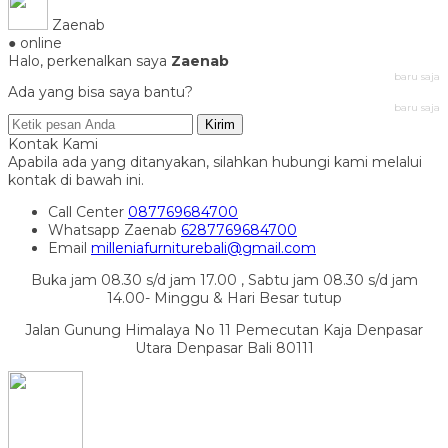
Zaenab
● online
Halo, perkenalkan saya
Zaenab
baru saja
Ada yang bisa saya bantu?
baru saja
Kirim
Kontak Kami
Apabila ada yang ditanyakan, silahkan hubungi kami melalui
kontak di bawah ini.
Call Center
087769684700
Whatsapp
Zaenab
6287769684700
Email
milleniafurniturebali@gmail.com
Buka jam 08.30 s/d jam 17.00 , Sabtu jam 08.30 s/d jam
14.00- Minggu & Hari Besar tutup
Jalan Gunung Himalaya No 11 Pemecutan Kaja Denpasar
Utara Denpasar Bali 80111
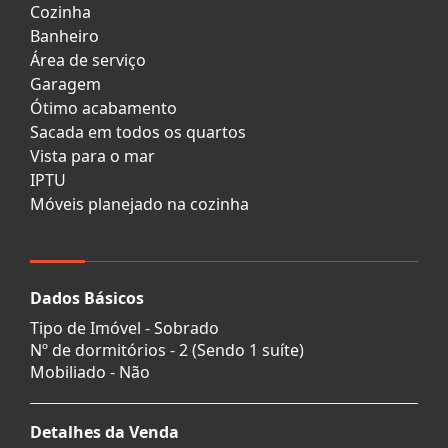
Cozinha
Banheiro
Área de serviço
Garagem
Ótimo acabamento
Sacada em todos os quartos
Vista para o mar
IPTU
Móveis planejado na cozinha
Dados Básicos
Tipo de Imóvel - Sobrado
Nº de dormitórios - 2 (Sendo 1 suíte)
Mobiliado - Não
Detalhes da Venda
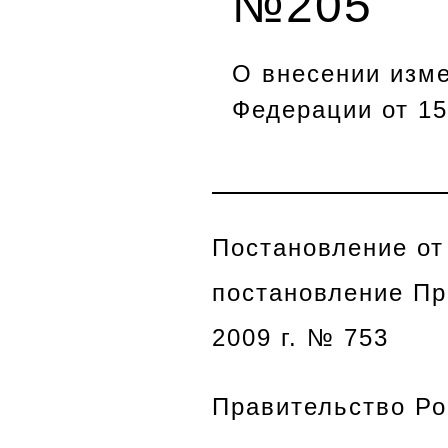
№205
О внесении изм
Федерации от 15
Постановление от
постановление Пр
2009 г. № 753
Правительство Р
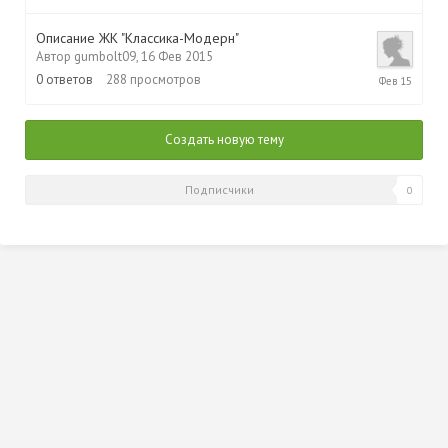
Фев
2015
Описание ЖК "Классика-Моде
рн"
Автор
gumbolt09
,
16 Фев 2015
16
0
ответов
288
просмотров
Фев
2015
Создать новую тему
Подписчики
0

WHAT IS BEING ASKED.
What lines in the data above contain the word "yang"? Copy them all.

SOLUTION TO THIS EXERCISE.
Ada yang bisa saya bantu?
Apabila ada yang ditanyakan, silahkan hubungi kami melalui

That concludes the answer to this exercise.